Layered Architectures
• Problem: applications involving distinct classes of services that can be arranged hierarchically. Often there are layers for basic system-level services, utilities appropriate to many applications and specific application tasks.
• Context: Assign each class of service to a specific layer. Use different patterns to refine each layer’s design.
• Solution: A hierarchy of opaque layers. Components (layers) are composed of procedures. Connections between layers are via procedure calls or a client-server design. There is a single thread of control.
• Variants: 1) layers may be transparent or opaque (i.e. only the interface defined by a given layer may be used by the next layer up).
• 2) layered systems are often organized as chains of virtual machines or interpreters.
Repository (= blackboard) Architecture
• Problem: applications in which the central issue is establishing, augmenting and maintaining a complex central body of information. Typically the information must be manipulated in a wide variety of ways. Often long-term persistence may also be required.
• Different variants support radically different control strategies.
• Context: Repositories often require considerable support, either from an augmented runtime system (such as a database) or a framework or generator that processes the data definitions.
• Solution: System model: Centralized data, usually richly structured.
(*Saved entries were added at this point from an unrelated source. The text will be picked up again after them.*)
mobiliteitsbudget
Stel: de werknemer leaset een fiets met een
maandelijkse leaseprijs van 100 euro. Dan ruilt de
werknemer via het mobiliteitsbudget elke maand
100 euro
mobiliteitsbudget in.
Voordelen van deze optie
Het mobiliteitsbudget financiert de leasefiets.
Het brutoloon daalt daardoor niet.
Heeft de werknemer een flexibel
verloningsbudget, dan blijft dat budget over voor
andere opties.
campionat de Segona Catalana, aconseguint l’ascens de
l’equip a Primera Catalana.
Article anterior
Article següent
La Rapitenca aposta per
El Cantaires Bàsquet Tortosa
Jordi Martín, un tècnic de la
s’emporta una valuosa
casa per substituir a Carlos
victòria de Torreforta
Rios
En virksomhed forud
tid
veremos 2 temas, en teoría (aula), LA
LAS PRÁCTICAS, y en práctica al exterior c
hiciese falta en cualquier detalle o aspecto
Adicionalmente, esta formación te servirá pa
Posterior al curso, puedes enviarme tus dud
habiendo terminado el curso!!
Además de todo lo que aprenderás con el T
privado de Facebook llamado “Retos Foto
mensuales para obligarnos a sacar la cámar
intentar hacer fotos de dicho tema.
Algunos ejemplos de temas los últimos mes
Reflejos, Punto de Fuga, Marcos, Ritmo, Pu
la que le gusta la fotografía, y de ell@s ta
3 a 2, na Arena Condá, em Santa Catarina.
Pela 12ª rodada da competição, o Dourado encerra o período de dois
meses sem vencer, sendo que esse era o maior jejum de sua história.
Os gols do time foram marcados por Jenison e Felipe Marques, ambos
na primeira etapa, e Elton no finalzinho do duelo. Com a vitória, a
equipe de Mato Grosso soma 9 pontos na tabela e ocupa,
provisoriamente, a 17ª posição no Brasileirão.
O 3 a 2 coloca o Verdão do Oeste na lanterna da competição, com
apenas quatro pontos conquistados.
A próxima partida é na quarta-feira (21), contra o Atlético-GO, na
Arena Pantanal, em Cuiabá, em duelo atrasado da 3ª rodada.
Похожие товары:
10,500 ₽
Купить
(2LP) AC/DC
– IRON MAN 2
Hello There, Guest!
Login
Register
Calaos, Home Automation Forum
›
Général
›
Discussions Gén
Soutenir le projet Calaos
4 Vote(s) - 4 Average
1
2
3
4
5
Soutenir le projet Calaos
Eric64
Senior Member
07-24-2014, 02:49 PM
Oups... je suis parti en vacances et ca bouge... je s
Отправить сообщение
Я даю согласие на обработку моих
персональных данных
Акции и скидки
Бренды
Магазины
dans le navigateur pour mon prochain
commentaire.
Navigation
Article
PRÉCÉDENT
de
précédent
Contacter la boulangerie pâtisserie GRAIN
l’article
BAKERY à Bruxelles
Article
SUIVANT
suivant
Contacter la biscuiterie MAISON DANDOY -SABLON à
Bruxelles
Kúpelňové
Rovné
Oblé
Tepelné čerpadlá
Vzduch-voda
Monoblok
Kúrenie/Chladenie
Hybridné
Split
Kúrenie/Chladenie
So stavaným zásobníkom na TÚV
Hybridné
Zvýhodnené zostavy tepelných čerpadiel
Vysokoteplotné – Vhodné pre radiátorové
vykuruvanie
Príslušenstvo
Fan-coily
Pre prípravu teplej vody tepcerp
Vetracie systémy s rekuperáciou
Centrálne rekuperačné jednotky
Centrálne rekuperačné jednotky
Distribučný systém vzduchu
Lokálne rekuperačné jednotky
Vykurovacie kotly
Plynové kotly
Components: one memory, many computational processes. Connectors: direct access or procedure calls. Control structure: varies.
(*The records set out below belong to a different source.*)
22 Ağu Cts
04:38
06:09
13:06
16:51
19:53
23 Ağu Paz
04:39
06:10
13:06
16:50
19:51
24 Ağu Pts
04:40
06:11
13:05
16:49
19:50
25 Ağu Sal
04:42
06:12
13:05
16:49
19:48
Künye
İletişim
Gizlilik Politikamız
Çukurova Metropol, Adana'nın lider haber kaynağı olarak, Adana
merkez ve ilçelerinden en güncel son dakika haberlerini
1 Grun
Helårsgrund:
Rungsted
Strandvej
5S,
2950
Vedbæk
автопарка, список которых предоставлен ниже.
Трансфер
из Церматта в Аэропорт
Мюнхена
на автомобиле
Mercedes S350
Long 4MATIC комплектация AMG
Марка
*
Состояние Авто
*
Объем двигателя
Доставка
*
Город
• Variants: databases, compilers, AI blackboard systems.
How to Implement a Blackboard
• This depends exactly on what sort of blackboard is needed. But generally as follows:
• You need one blackboard object and multithreading for the various computational processes. There needs to be synchronization on access to the blackboard.
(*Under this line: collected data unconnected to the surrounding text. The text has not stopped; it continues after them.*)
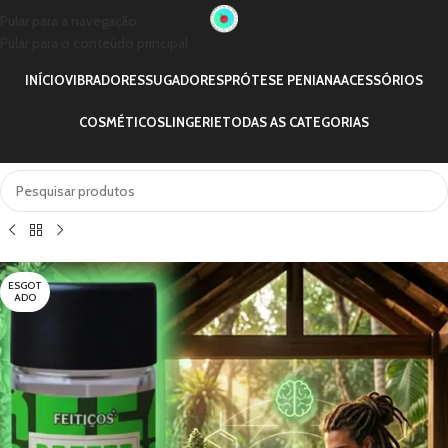
Pular para a navegação
Pular para o conteúdo principal
INÍCIO
VIBRADORES
SUGADORES
PRÓTESE PENIANA
ACESSÓRIOS
COSMÉTICOS
LINGERIE
TODAS AS CATEGORIAS
ESGOT
ADO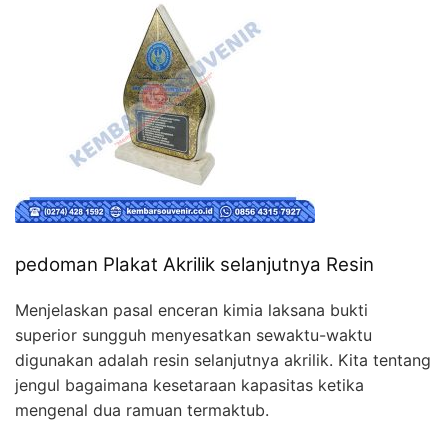
pedoman Plakat Akrilik selanjutnya Resin
Menjelaskan pasal enceran kimia laksana bukti
superior sungguh menyesatkan sewaktu-waktu
digunakan adalah resin selanjutnya akrilik. Kita tentang
jengul bagaimana kesetaraan kapasitas ketika
mengenal dua ramuan termaktub.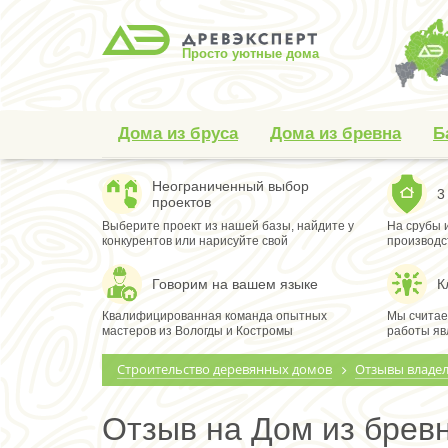
Просто уютные дома
Дома из бруса
Дома из бревна
Б
Неограниченный выбор
3
проектов
Выберите проект из нашей базы, найдите у
На срубы 
конкурентов или нарисуйте свой
производс
Говорим на вашем языке
К
Квалифицированная команда опытных
Мы считае
мастеров из Вологды и Костромы
работы яв
Строительство деревянных домов
Отзывы владе
Отзыв на Дом из брев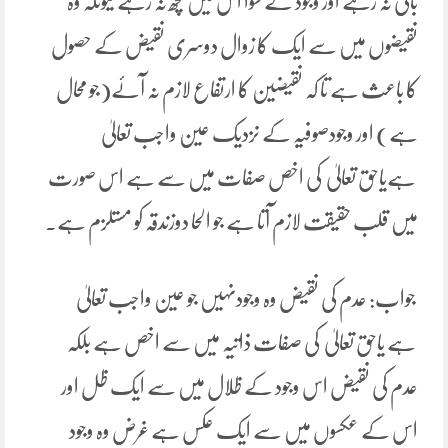
باقی نہ رہے اور وجود کے سوا اس میں کچھ نہ رہے کیونکہ وہ
نقیضوں میں سے ایک کا زوال دوسری نقیض کے حصول
کا باعث ہے تا کہ نقیضین کا ارتفاع لازم نہ آئے(جو محال
ہے) اور وجودصوفیہ کے نزدیک عین واجب تعالیٰ
ہےیاحق تعالیٰ کی اخص صفات میں سے ہے اس صورت
میں قلب حقیقت لازم آتا ہے جو الحا دوزندقہ کو مستلزم ہے۔
جواب: عدم کی نقیض وہ وجودنہیں جو عین واجب تعالیٰ
ہے یاحق تعالیٰ کی صفات ذاتیہ میں سے اخص ہے بلکہ
عدم کی نقیض اس وجود کے ظلال میں سے ایک ظل اور
اس کے عکسوں میں سے ایک عکس ہے غرض وہ وجود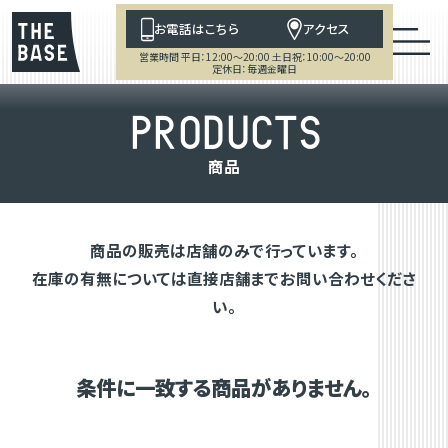
お電話はこちら
アクセス
営業時間 平日：12:00～20:00 土日祝：10:00～20:00
定休日：毎週金曜日
P
R
O
D
U
C
T
S
商
品
商品の販売は店舗のみで行っています。
在庫の有無については直接店舗までお問い合わせくださ
い。
条件に一致する商品がありません。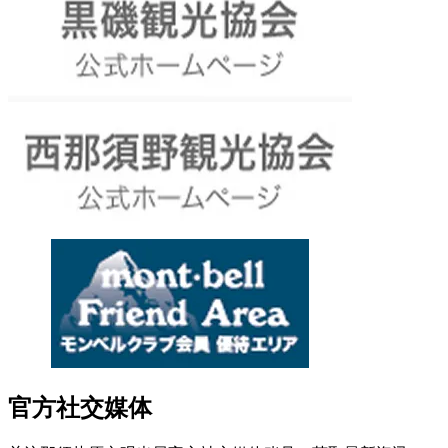
官方社交媒体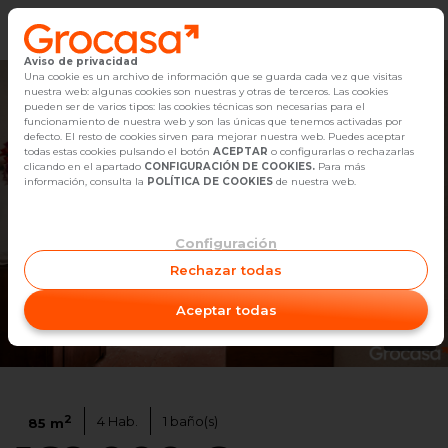
Aviso de privacidad
Vender
Una cookie es un archivo de información que se guarda cada vez que visitas
nuestra web: algunas cookies son nuestras y otras de terceros. Las cookies
pueden ser de varios tipos: las cookies técnicas son necesarias para el
Buscar Inmuebles
funcionamiento de nuestra web y son las únicas que tenemos activadas por
defecto. El resto de cookies sirven para mejorar nuestra web. Puedes aceptar
todas estas cookies pulsando el botón
ACEPTAR
o configurarlas o rechazarlas
Alquiler
clicando en el apartado
CONFIGURACIÓN DE COOKIES.
Para más
información, consulta la
POLÍTICA DE COOKIES
de nuestra web.
Blog
Configuración
Empleo
Rechazar todas
Oficinas
Aceptar todas
Contacto
1
/
48
2
4
Hab.
1
baño(s)
85
m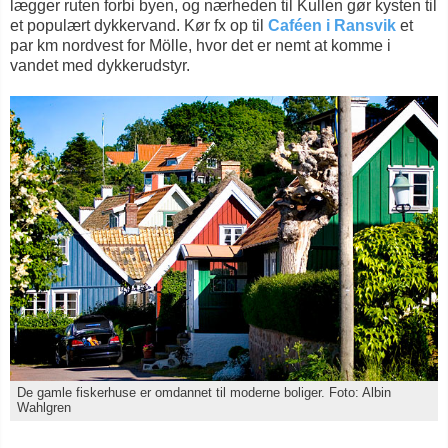
lægger ruten forbi byen, og nærheden til Kullen gør kysten til
et populært dykkervand. Kør fx op til
Caféen i Ransvik
et
par km nordvest for Mölle, hvor det er nemt at komme i
vandet med dykkerudstyr.
De gamle fiskerhuse er omdannet til moderne boliger. Foto: Albin
Wahlgren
• For big problems you may need to hide a database (connected using JDBC) under the blackboard interface. Otherwise an internal data structure will do. The exact type of structure and interface depends on the problem.
• Eg 1, the blackboard might just be a set of objects. Processes will be able to add and remove objects and check whether a given object is there. So there are three public blackboard methods.
• Eg 2, the blackboard might contain the draft design of a complex building (or large sheep farm or banana plantation). The processes might contain network connections to various distributed building architects. There may be many complex methods available for interaction with the blackboard.
Interpreter Pattern
Problem: applications in which the most appropriate language or machine for executing the solution is not directly available. It is also suitable for applications in which the core problem is to define a notation for expressing solutions (for example, as scripts). Interpreters are sometimes used in chains, translating from the desired language or machine to an available one in a series of stages.
Interpreter Pattern
Context: the interpreter is most often designed to bridge the gap between the desired machine or language and some (possibly virtual) machine or language already supported by the execution environment.
Solution: Virtual machine consisting of a state machine (the execution engine) and three memories (state of execution, program being interpreted and current state of program). Control by state-transition.
Variants: Expert systems.
Subtitle if required
• This topic introduced the concept of design patterns and looked at a number of design patterns available to software designers.
• Such patterns
• promote design re-use in future systems
• help to identify common mistakes and pitfalls that occur when building systems
• shorten the design phase in a software development process.
• A number of examples of software architectures are grouped in this topic.